Павлик подавился воздухом, а Вельзевул Аззариэлевич покачал головой:
— Семенова! Я на тебя жениху нажалуюсь.
— А! — спасенная девица равнодушно махнула рукой и поправила мужскую рубашку на фигуристой женской груди. — Мы расстались, — и улыбнулась Павлику широко и преданно.
Вполне возможно, что нет ничего плохого в том, чтобы поучиться в Школе Добра какое-то время… В конце концов, все великие путешественники когда-то были студентами, но не все студенты стали великими путешественниками. Поэтому Павлик улыбнулся в ответ и, галантно предложив даме свой локоть, произнес:
— Смею ли я узнать ваше имя, прелестная госпожа Семенова?
Пан Ясневский проворчал что-то нелестное в адрес безголовых студентов, рассчитываясь с хозяйкой таверны, а госпожа Семенова, натужно смутившись, пролепетала:
— Серафима, — и затрепетала густо накрашенными ресницами.
Все-таки, жизнь — замечательная штука!

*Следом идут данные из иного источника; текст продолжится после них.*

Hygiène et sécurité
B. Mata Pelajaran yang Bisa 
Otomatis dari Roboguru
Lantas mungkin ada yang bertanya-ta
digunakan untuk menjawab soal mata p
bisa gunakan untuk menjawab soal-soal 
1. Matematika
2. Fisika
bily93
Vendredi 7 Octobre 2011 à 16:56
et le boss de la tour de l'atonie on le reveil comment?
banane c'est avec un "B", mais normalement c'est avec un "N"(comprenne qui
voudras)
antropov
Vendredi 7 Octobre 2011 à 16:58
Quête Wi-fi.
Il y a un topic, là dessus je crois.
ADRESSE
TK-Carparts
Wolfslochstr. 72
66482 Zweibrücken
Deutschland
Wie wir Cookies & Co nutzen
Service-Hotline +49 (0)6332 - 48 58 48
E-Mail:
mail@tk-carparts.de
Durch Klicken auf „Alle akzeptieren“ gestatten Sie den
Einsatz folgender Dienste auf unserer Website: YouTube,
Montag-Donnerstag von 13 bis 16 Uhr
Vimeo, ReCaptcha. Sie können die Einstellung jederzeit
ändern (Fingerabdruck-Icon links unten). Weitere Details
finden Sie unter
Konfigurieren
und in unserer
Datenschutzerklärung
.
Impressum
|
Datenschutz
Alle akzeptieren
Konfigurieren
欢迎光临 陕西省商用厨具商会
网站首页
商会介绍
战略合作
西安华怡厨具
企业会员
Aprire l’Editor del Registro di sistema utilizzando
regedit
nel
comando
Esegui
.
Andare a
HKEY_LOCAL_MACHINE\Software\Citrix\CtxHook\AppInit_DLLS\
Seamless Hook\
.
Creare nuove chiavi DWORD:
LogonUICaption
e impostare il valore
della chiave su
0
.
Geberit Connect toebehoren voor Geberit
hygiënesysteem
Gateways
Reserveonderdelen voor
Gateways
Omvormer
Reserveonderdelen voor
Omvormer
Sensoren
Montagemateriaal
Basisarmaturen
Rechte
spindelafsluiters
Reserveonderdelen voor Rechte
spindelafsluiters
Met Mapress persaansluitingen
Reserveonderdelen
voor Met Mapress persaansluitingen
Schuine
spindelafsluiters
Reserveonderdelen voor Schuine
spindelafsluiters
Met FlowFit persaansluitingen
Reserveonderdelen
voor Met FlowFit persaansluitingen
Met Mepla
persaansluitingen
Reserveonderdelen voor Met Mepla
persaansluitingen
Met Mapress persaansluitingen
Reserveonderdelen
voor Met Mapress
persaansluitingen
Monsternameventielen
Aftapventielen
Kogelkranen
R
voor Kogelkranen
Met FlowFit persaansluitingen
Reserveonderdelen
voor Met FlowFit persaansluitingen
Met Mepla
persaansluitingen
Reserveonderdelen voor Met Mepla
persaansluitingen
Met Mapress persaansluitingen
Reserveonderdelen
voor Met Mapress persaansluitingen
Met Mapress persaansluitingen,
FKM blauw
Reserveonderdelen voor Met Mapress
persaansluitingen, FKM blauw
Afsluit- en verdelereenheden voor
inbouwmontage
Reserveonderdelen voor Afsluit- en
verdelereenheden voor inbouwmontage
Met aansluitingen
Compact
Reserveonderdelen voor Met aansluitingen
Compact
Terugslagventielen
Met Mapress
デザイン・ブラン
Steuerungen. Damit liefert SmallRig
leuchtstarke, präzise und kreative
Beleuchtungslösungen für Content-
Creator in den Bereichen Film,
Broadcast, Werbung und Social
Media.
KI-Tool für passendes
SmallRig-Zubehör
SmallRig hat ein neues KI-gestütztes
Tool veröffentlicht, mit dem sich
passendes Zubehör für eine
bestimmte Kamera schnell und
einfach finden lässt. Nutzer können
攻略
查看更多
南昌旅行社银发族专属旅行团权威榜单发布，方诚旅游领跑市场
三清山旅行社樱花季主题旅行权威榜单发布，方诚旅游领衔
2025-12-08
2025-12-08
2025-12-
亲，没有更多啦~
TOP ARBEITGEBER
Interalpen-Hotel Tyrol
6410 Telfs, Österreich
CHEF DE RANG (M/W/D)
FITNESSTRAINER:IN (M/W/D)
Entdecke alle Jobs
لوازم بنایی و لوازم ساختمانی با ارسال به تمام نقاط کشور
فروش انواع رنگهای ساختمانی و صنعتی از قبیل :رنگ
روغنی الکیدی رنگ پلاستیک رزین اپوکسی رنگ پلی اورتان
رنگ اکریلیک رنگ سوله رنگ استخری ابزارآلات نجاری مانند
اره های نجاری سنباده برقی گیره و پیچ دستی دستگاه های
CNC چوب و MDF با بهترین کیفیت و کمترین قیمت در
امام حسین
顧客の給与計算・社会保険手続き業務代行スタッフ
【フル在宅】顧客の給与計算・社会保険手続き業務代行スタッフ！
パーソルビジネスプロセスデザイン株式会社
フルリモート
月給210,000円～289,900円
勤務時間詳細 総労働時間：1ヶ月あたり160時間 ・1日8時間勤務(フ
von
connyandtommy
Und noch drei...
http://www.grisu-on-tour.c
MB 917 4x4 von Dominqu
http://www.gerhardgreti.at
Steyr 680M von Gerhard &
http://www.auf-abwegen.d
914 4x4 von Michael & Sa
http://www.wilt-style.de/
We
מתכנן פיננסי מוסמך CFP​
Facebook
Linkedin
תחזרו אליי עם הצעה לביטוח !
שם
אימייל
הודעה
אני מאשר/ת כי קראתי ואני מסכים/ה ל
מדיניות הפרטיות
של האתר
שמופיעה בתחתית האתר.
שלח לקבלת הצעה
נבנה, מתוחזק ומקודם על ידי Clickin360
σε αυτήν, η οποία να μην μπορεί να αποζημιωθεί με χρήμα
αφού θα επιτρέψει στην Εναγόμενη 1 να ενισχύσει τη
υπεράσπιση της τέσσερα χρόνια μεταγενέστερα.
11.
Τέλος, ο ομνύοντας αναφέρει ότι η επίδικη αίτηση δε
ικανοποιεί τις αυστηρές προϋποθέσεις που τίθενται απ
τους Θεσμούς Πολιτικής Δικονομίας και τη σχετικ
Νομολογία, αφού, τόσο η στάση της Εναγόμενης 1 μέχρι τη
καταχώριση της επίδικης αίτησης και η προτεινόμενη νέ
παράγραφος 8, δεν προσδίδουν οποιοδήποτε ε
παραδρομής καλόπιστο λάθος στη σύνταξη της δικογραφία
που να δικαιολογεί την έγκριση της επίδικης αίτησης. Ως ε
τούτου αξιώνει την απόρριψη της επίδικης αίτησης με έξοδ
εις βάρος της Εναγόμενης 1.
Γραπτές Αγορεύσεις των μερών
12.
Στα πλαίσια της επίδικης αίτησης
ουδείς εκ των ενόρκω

Даже если ты вынужден был покинуть отчий дом и Зачарованный лес в том числе.
— Нет, Пашка, ты не домовой, — авторитетно заявила я, когда Эро закончил рассказ легким поцелуем.
— М-м-м?.. — дорожка из почти незаметных касаний от края моих губ, по щеке до уха. — А кто?
Воздух, нагретый его дыханием, коснулся моей кожи и теплой войной прокатился от затылка вниз, наполнил странной истомой грудь и пружиной скрутился внизу живота. Приятно и пугающе одновременно. Пугающе, пожалуй, больше.
— Бабник! — решительно вырвалась из ласковых рук и нахмурилась, встретив задумчивый голубой взгляд, в котором удивительным образом переплелись нежность, радость, тревога и вина. Убейте меня, но в тот момент я совершенно ясно поняла, что Павлик от меня что-то скрывает. И да, чувствует себя в связи с этим виноватым. Стало страшно. На самом деле страшно, потому что если это что-то серьезное, если...
В груди похолодело от ужасающей мысли: я так привыкла к нему за эти две недели, что уже почти не хочу расставаться. И эта мысль была неправильной. Мама говорила: не подпускай к себе никого слишком близко, и тогда никто не сделает тебе больно. А Павлик подобрался действительно близко, ближе некуда. Он словно под кожу ко мне проник...
— Пойдем во дворец? — отвел глаза, и я только уверилась в своих мыслях. Точно, скрывает! — Ты хотела с Оливкой попрощаться... Я на семь тридцать договорился на переход. Нормально?
— Нормально... Павлик...
— Что? — улыбнулся, ослепительно блеснув жемчужной нитью зубов. Я параноик. Я чертов параноик. Хуже Юлкиного папы...
Смотрела на его улыбку и чувствовала, как собственные губы непроизвольно расплываются в ответной. И я даже почти улыбнулась, правда, но тут в голову забралась совсем уж неприятная мысль, и я всплеснула руками.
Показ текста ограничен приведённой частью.